● Description of the task
If a line includes the word "untuk", it belongs in the count; state the total for the data below and add nothing.

● Material for this task

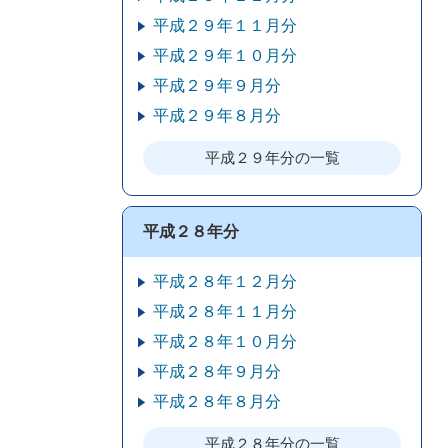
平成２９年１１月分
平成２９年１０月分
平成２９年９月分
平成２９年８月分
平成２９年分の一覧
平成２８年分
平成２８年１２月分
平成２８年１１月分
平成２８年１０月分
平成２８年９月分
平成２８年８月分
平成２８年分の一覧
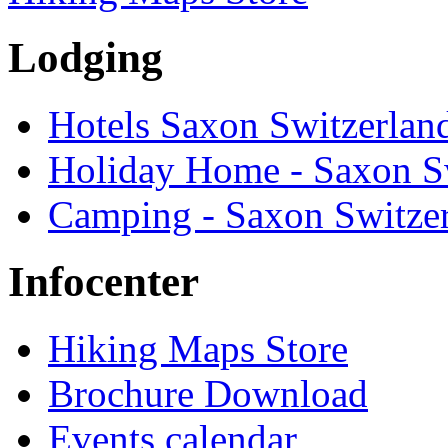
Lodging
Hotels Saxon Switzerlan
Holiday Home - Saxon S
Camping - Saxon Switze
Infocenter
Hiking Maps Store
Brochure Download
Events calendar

---

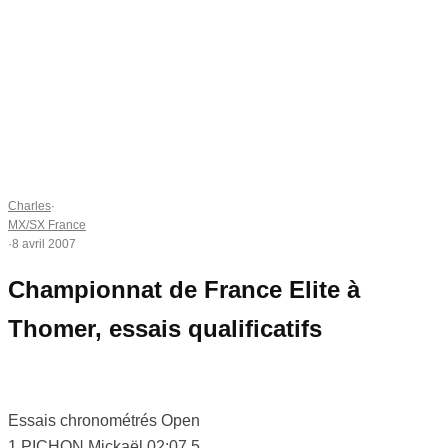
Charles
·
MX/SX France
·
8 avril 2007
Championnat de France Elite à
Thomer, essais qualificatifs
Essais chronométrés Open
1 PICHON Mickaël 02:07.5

* * *

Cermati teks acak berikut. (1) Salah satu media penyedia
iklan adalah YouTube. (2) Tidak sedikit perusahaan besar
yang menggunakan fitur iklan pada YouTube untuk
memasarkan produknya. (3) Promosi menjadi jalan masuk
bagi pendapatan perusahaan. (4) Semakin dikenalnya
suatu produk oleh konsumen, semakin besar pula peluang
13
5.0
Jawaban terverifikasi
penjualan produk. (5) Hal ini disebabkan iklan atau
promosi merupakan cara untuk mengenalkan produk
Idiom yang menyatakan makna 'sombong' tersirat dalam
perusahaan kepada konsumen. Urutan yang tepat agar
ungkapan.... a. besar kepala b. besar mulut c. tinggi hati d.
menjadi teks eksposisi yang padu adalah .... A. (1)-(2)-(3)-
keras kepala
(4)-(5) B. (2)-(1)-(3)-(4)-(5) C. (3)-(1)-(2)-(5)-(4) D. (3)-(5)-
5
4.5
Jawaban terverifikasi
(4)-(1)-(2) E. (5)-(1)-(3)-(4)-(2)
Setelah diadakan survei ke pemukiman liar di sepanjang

● Exercise output
2